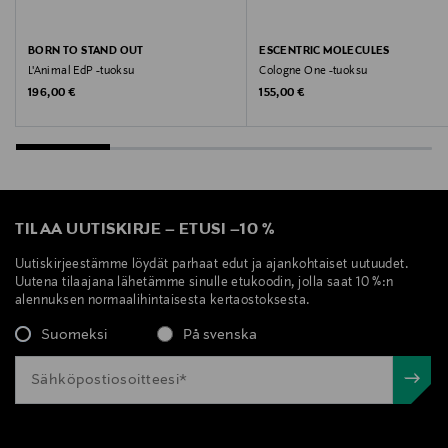
BORN TO STAND OUT
ESCENTRIC MOLECULES
L'Animal EdP -tuoksu
Cologne One -tuoksu
Original Price
Original Price
196,00 €
155,00 €
TILAA UUTISKIRJE
–
ETUSI
–
10 %
Uutiskirjeestämme löydät parhaat edut ja ajankohtaiset uutuudet.
Uutena tilaajana lähetämme sinulle etukoodin, jolla saat 10 %:n
alennuksen normaalihintaisesta kertaostoksesta.
Suomeksi
På svenska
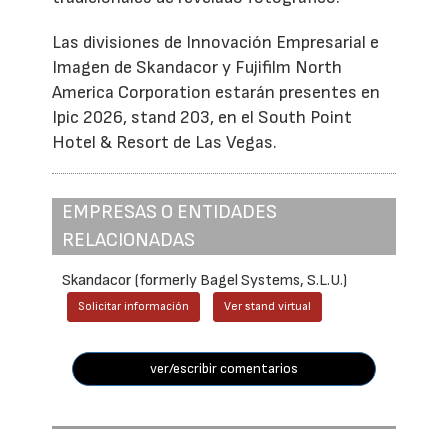
Las divisiones de Innovación Empresarial e
Imagen de Skandacor y Fujifilm North
America Corporation estarán presentes en
Ipic 2026, stand 203, en el South Point
Hotel & Resort de Las Vegas.
EMPRESAS O ENTIDADES
RELACIONADAS
Skandacor (formerly Bagel Systems, S.L.U.)
Solicitar información
Ver stand virtual
ver/escribir comentarios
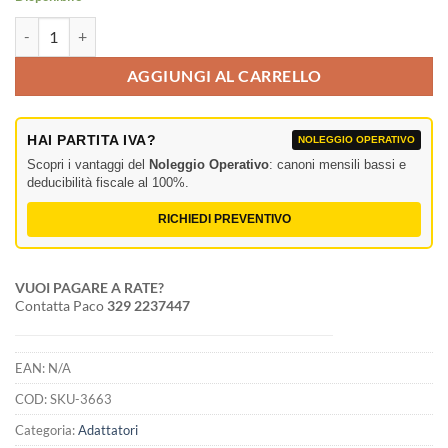
SK109 Adattatore da spina cannon a connettore per speaker femm. qu
AGGIUNGI AL CARRELLO
HAI PARTITA IVA?
NOLEGGIO OPERATIVO
Scopri i vantaggi del
Noleggio Operativo
: canoni mensili bassi e
deducibilità fiscale al 100%.
RICHIEDI PREVENTIVO
VUOI PAGARE A RATE?
Contatta Paco
329 2237447
EAN:
N/A
COD:
SKU-3663
Categoria:
Adattatori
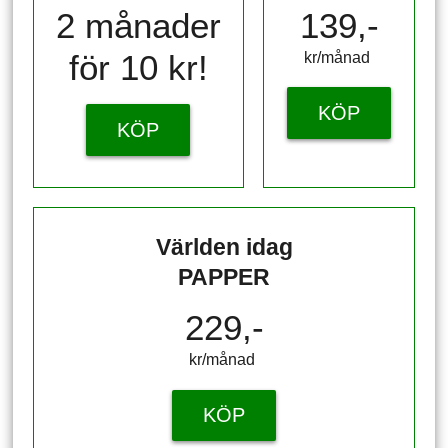
2 månader
139,-
för 10 kr!
kr/månad ​​​​​​
KÖP
KÖP
Världen idag
PAPPER
229,-
kr/månad ​​​​​​
KÖP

Directions:
The range runs from the line containing "Solicitar información" through the end of the entries; print those lines exactly and leave the pictures out.

Result of the task:
Solicitar información
Ver stand virtual
ver/escribir comentarios
SK109 Adattatore da spina cannon a connettore per speaker femm. qu
AGGIUNGI AL CARRELLO
HAI PARTITA IVA?
NOLEGGIO OPERATIVO
Scopri i vantaggi del
Noleggio Operativo
: canoni mensili bassi e
deducibilità fiscale al 100%.
RICHIEDI PREVENTIVO
VUOI PAGARE A RATE?
Contatta Paco
329 2237447
EAN:
N/A
COD:
SKU-3663
Categoria:
Adattatori
2 månader
139,-
för 10 kr!
kr/månad ​​​​​​
KÖP
KÖP
Världen idag
PAPPER
229,-
kr/månad ​​​​​​
KÖP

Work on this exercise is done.